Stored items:
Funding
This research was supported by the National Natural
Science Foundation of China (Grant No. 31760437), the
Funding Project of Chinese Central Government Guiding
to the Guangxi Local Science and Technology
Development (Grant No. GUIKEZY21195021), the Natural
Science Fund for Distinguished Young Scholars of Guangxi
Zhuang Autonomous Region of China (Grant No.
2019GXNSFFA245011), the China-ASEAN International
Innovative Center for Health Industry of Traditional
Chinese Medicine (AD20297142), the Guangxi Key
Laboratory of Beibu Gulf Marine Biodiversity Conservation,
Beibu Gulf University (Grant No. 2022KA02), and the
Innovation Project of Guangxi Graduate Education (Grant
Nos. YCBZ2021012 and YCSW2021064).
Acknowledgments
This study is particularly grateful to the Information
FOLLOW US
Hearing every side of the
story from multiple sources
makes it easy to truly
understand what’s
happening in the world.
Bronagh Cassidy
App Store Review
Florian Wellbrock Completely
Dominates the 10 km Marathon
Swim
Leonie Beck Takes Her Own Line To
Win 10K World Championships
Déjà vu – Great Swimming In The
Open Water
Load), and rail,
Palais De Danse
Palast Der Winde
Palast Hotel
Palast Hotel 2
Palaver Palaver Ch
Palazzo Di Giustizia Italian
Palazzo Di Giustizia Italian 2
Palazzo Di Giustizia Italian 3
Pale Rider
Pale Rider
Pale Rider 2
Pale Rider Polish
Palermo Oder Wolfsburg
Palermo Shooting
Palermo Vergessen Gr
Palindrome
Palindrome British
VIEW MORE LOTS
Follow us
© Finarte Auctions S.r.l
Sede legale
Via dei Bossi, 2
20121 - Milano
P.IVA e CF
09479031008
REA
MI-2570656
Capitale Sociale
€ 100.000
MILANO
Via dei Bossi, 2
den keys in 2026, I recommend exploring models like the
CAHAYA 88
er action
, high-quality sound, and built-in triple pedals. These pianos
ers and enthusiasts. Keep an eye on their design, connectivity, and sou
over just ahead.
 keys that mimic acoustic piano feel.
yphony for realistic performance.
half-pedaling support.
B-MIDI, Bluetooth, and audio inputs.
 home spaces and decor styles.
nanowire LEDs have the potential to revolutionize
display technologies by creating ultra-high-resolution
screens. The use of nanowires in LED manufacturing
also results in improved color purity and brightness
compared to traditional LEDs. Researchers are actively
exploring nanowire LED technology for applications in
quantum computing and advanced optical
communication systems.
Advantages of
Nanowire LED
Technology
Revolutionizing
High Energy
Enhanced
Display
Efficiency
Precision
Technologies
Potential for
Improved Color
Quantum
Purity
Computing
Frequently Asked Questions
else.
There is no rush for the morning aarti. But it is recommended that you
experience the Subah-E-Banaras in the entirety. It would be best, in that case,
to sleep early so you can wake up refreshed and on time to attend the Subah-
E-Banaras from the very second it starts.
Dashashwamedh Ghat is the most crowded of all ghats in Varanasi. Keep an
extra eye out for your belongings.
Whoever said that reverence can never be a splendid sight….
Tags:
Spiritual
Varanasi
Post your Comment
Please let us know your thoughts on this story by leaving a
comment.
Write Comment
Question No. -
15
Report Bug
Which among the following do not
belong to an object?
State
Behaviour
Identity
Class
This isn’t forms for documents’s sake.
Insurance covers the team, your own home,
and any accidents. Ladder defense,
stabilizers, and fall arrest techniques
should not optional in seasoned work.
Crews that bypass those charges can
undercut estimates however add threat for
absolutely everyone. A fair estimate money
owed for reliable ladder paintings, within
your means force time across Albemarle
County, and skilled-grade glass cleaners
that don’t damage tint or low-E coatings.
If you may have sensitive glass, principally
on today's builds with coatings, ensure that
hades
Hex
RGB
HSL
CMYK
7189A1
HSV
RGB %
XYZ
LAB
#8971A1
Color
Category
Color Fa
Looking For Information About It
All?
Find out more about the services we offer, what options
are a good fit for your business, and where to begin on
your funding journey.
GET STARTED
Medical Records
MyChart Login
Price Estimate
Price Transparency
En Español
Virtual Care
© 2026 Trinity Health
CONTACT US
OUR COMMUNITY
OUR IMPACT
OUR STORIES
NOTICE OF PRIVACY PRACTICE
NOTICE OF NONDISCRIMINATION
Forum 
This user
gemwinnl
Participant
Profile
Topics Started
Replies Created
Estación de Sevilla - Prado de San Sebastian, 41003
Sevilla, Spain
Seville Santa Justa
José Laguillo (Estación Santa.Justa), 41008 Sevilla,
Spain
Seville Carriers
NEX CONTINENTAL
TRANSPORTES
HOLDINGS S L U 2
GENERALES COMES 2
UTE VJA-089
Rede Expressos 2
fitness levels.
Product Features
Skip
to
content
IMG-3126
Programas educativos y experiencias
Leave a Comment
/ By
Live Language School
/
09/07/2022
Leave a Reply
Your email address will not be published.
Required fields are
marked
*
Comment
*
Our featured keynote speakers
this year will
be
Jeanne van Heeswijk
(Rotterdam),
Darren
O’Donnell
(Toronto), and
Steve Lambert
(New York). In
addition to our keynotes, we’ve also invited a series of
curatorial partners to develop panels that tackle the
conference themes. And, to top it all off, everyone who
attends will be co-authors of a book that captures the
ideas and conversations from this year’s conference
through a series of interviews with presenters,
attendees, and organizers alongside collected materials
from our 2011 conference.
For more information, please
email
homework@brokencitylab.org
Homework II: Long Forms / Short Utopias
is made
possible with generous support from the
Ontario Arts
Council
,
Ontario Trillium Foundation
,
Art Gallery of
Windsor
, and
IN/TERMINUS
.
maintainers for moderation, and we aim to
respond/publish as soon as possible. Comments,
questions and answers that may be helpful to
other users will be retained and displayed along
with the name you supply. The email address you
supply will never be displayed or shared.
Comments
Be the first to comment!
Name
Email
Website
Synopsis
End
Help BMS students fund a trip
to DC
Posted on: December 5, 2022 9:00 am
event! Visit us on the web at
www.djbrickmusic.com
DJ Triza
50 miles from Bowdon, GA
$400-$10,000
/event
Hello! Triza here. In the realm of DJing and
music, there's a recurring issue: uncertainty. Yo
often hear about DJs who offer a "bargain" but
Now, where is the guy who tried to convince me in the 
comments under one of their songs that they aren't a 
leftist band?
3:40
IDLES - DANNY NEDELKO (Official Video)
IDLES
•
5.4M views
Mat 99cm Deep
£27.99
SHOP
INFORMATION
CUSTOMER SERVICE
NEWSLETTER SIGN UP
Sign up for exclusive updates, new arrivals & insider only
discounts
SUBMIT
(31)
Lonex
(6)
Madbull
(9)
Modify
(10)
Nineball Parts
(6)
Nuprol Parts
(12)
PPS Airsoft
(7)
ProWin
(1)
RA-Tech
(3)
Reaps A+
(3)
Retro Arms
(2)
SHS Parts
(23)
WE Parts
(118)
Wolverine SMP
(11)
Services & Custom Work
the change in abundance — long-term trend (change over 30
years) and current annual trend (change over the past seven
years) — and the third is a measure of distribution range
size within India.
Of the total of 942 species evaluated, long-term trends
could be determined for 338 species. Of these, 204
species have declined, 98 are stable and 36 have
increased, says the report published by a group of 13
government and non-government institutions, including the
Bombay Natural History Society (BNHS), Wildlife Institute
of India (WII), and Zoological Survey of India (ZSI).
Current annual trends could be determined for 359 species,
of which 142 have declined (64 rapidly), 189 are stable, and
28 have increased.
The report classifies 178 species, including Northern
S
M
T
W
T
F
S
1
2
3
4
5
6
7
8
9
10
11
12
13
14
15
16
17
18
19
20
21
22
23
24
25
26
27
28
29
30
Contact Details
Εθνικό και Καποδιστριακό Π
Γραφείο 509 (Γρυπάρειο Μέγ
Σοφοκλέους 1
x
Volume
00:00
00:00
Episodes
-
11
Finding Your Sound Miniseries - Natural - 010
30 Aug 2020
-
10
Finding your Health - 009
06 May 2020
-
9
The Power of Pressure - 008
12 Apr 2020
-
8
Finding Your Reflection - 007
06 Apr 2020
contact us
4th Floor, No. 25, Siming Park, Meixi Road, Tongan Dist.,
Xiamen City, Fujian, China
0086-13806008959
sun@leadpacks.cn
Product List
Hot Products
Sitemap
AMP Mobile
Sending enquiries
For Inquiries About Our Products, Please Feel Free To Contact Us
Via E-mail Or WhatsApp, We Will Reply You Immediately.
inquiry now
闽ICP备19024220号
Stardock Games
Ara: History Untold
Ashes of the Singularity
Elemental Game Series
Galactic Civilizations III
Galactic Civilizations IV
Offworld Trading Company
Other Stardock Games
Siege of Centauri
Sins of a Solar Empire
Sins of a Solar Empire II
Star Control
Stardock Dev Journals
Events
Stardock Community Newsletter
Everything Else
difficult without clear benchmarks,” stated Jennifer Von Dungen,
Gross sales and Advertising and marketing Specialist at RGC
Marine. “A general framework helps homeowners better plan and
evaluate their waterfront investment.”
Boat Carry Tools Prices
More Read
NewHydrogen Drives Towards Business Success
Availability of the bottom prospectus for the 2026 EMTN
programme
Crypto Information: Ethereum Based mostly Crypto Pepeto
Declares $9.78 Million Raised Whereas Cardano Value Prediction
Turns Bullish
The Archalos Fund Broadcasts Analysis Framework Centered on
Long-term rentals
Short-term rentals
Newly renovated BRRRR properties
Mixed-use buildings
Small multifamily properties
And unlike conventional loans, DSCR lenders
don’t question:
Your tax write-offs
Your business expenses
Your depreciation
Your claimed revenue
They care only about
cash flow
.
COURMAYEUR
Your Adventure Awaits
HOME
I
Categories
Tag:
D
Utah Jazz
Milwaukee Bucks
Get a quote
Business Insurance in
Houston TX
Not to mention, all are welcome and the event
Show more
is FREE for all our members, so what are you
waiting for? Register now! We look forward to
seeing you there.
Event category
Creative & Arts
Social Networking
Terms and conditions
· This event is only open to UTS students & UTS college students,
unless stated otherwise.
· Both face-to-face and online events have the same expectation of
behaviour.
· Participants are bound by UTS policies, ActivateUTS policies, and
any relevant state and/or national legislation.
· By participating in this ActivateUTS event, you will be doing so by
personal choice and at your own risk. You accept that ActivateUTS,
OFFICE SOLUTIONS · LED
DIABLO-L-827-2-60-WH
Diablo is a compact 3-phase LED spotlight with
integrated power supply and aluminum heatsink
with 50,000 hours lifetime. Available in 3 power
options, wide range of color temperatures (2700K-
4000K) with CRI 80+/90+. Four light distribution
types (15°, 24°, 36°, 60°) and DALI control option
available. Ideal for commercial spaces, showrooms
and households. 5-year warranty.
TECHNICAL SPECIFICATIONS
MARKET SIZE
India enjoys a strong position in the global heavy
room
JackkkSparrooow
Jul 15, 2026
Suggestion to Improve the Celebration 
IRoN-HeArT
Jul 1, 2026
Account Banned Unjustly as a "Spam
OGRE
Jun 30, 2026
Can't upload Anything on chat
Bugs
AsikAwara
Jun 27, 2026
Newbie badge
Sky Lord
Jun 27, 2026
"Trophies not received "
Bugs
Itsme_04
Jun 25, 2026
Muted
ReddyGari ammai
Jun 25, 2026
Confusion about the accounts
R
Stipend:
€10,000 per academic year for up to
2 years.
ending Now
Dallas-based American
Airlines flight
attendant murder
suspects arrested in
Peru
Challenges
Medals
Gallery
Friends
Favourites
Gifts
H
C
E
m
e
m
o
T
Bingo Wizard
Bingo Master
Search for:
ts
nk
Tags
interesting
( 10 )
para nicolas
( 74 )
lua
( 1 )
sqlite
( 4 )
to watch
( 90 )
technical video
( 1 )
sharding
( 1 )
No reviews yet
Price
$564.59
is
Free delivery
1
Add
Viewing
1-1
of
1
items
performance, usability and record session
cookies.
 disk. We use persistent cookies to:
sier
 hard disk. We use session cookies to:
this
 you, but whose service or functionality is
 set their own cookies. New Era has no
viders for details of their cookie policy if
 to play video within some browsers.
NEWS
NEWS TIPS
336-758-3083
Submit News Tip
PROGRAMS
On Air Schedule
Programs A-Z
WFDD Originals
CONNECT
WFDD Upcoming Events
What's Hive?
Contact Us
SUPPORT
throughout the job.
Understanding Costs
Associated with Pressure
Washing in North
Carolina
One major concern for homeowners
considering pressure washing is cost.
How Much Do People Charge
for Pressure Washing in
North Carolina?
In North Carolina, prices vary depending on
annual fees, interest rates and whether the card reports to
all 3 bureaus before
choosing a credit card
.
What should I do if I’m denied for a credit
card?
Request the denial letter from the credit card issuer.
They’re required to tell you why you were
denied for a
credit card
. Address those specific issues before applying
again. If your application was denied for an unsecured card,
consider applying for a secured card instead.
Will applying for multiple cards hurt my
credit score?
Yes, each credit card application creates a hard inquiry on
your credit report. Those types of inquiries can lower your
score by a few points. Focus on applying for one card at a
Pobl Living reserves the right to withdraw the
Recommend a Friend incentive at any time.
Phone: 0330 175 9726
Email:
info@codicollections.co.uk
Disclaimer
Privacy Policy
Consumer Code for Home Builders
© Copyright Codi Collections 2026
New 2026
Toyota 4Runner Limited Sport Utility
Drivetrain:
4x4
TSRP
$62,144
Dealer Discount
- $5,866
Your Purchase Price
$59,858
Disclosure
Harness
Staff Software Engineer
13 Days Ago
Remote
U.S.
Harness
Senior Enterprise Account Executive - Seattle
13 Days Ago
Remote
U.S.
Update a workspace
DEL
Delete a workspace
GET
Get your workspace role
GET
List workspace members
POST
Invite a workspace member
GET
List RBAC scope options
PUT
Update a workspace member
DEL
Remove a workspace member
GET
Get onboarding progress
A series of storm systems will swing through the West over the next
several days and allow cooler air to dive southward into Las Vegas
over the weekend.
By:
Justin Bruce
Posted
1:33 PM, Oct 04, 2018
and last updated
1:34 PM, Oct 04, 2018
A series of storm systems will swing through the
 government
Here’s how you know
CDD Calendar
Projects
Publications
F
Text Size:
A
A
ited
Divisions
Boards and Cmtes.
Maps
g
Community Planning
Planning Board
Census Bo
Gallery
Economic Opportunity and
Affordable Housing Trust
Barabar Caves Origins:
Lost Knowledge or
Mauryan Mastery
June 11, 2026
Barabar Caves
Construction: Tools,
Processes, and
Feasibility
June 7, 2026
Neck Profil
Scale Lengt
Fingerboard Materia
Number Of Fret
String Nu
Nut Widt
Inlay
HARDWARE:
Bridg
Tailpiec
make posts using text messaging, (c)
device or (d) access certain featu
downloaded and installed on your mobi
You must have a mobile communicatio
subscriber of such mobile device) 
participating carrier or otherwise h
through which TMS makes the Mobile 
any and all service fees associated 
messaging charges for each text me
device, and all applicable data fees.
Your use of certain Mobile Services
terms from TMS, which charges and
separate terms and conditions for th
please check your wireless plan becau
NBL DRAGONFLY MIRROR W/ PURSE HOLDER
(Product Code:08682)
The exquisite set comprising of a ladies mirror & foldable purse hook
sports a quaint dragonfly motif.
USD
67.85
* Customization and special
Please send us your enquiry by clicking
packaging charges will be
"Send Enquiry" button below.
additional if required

* **Aim of the exercise**
Your reply should hold only the lines from the first line of the records through the one with "Win 10K World Championships", reproduced word for word.

* **Reply**
Funding
This research was supported by the National Natural
Science Foundation of China (Grant No. 31760437), the
Funding Project of Chinese Central Government Guiding
to the Guangxi Local Science and Technology
Development (Grant No. GUIKEZY21195021), the Natural
Science Fund for Distinguished Young Scholars of Guangxi
Zhuang Autonomous Region of China (Grant No.
2019GXNSFFA245011), the China-ASEAN International
Innovative Center for Health Industry of Traditional
Chinese Medicine (AD20297142), the Guangxi Key
Laboratory of Beibu Gulf Marine Biodiversity Conservation,
Beibu Gulf University (Grant No. 2022KA02), and the
Innovation Project of Guangxi Graduate Education (Grant
Nos. YCBZ2021012 and YCSW2021064).
Acknowledgments
This study is particularly grateful to the Information
FOLLOW US
Hearing every side of the
story from multiple sources
makes it easy to truly
understand what’s
happening in the world.
Bronagh Cassidy
App Store Review
Florian Wellbrock Completely
Dominates the 10 km Marathon
Swim
Leonie Beck Takes Her Own Line To
Win 10K World Championships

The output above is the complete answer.